The First Step

As I finished writing my first post, I began to think about my next step. All I know at this moment is that I have to do something because I can’t continue to sit here and do nothing. Most people in position like mine (other inmates), hide from their past. Tucked away inside a cocoon of complacency they shape for themselves within these prison walls, afraid to face further scrutiny for their crimes and the devastation they left in their wake. I know this would be the easiest thing for me to do, to sit here and do nothing, as I try to forget my past, so I won’t have to relive the shame for the things I’ve done. But my responsibility is absolute. I’ve taken so much from so many people, now it’s time to start giving back. I owe it to the women I’ve hurt, to my family and to our society for all the moral boundaries I broke.

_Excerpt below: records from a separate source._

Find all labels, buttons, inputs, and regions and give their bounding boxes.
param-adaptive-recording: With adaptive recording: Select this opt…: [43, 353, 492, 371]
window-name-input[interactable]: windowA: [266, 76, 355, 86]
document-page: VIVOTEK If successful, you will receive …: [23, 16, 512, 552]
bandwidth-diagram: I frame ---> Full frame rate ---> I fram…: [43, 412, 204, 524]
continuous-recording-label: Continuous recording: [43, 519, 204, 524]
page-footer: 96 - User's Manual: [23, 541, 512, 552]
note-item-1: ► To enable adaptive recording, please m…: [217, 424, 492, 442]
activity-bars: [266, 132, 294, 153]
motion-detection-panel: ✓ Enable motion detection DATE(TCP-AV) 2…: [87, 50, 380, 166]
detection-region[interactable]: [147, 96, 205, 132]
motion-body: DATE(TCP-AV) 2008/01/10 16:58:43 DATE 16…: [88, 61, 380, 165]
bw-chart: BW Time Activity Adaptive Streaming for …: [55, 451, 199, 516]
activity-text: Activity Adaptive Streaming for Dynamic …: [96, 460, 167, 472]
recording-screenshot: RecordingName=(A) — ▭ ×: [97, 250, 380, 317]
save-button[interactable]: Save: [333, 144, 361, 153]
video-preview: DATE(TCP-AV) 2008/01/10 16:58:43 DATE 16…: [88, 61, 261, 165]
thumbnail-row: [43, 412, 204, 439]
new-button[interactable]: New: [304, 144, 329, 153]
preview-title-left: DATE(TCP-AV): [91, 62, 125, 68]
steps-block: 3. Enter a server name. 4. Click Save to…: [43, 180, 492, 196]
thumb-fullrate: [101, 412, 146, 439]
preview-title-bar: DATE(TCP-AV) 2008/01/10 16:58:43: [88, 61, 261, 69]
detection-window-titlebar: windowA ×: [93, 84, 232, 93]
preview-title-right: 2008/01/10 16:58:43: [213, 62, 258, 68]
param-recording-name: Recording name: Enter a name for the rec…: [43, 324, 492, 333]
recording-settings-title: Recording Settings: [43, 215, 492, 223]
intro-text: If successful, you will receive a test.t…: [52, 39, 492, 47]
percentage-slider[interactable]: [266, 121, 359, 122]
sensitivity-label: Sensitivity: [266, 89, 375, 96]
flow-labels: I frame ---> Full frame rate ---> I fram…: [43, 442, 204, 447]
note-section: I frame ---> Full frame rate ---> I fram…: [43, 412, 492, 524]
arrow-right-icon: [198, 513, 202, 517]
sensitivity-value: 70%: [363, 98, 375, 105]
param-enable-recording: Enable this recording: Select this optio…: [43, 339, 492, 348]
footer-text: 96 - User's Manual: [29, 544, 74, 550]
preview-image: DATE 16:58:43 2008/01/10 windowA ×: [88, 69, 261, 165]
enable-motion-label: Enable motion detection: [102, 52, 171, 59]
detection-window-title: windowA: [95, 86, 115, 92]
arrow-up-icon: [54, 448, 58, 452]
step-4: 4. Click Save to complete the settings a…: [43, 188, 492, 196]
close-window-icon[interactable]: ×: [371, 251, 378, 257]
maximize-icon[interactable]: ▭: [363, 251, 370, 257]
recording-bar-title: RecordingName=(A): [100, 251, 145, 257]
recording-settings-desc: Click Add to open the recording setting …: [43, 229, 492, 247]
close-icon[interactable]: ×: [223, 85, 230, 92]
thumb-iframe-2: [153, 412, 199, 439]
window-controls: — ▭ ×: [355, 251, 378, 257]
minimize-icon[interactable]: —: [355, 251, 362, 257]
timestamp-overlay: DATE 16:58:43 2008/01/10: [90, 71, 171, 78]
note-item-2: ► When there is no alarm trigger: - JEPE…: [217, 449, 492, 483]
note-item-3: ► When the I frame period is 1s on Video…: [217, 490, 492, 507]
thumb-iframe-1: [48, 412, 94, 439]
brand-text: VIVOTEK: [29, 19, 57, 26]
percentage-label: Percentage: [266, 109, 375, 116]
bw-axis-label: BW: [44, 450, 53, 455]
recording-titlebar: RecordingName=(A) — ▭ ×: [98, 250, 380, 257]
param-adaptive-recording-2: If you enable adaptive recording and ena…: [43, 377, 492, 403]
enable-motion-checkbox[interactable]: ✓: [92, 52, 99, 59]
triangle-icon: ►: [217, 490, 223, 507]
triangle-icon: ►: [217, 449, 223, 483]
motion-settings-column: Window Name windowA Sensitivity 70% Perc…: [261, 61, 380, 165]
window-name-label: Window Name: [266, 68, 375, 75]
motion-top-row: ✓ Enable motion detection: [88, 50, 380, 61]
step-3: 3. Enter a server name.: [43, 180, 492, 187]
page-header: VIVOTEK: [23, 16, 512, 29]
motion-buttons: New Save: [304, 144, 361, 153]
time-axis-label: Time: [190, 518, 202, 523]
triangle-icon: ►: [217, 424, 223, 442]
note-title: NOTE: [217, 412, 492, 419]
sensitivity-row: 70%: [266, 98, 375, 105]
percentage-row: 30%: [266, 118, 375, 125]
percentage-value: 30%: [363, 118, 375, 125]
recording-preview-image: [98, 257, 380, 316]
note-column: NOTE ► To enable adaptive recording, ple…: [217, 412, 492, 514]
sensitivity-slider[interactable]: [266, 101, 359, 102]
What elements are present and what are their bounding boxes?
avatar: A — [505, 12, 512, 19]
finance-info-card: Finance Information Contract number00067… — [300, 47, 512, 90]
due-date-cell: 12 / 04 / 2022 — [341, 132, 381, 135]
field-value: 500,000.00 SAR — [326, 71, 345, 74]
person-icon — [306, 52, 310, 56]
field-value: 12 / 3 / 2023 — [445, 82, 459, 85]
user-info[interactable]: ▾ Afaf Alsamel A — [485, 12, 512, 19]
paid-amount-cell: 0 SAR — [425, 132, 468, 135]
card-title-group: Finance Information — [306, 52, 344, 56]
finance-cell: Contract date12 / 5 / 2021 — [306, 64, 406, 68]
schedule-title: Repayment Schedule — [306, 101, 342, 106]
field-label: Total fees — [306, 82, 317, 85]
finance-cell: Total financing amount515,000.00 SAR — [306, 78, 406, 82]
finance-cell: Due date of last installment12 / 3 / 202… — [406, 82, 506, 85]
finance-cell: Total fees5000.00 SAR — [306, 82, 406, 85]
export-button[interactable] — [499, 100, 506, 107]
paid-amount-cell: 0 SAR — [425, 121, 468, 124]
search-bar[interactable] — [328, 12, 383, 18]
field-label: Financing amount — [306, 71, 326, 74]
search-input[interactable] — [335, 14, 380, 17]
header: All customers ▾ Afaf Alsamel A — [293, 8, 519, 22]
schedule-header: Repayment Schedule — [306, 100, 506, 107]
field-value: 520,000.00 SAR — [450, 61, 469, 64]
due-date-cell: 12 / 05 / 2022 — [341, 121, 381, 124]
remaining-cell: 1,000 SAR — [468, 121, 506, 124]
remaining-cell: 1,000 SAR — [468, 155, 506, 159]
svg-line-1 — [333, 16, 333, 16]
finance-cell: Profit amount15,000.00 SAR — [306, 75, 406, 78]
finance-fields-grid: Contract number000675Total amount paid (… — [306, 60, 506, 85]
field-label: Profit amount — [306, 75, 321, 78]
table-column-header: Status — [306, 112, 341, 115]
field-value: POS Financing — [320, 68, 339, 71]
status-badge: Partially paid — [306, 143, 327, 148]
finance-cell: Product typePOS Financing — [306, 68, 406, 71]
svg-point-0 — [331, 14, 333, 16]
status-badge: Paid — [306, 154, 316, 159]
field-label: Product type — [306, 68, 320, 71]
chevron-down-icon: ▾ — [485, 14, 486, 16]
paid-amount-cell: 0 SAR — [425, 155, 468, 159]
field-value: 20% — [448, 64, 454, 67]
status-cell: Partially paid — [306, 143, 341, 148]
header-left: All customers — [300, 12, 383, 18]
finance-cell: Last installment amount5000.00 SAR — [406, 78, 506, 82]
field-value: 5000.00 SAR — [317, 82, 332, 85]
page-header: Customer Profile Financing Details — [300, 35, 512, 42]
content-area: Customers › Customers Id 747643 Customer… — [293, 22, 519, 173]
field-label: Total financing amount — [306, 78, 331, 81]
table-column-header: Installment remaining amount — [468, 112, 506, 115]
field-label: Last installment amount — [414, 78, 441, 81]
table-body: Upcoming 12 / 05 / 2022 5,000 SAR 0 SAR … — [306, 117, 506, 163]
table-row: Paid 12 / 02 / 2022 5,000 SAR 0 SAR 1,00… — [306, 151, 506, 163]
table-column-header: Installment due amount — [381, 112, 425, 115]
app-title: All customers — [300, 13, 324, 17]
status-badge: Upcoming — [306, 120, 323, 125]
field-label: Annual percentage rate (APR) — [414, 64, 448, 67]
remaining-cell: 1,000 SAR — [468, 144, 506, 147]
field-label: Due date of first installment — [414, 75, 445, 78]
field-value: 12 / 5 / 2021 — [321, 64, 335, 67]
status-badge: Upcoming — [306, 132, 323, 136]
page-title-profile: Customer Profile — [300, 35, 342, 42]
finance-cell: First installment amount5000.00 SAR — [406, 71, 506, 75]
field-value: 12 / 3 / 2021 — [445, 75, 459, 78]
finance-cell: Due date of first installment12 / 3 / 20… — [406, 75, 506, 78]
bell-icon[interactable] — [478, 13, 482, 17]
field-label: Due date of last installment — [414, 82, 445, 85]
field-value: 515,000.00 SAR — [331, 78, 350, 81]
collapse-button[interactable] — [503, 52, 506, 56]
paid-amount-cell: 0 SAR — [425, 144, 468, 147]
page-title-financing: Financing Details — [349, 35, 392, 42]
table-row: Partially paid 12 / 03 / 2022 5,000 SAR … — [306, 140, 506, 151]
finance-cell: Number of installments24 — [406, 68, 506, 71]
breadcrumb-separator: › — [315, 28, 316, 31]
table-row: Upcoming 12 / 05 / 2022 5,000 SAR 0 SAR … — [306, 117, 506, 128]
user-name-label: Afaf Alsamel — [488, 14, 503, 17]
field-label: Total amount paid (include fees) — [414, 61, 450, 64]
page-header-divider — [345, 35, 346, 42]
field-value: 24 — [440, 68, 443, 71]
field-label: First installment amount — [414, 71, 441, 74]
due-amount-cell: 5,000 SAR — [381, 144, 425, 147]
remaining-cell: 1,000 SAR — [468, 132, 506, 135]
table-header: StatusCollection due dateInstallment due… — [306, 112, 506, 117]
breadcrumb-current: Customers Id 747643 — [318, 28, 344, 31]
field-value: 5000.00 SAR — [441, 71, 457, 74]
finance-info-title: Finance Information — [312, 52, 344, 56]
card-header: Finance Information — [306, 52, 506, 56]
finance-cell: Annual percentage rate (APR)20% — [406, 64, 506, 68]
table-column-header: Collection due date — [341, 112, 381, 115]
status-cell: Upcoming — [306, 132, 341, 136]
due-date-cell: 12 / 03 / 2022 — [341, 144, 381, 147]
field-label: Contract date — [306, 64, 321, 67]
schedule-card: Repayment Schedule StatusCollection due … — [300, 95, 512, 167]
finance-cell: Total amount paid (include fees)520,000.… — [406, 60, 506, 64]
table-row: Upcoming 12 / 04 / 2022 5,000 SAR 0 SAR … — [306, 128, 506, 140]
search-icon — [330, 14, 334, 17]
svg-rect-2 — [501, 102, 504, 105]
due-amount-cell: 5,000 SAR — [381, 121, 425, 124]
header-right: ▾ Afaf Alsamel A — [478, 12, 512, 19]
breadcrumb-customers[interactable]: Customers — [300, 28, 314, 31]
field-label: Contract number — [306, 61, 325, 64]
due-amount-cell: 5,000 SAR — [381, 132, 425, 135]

I don’t know in which direction this path will take me, if these words will make a difference or if anyone will even read them. I’m not foolish enough to think I could ever take back the things I’ve done or somehow make them better with any action I may take but that doesn’t excuse me to sit here and do nothing. Something is broken and I have to make a change, however insurmountable this mountain of responsibility may seem. Violence against women in any form is never okay. We should always strive for a better and brighter future, by making sure that this epidemic is continuously confronted and eventually eradicated from our society.

In closing, I just wanted to say to those people I may never get a chance to see again and anyone I may have hurt in this life, that I’m sorry. I know these words may seem like an empty gesture but it’s all I have at the moment. I could spend the rest of my life apologizing and trying to make amends but there isn’t possibly enough time to do so. Not in a thousand lifetimes. But I won’t stop trying.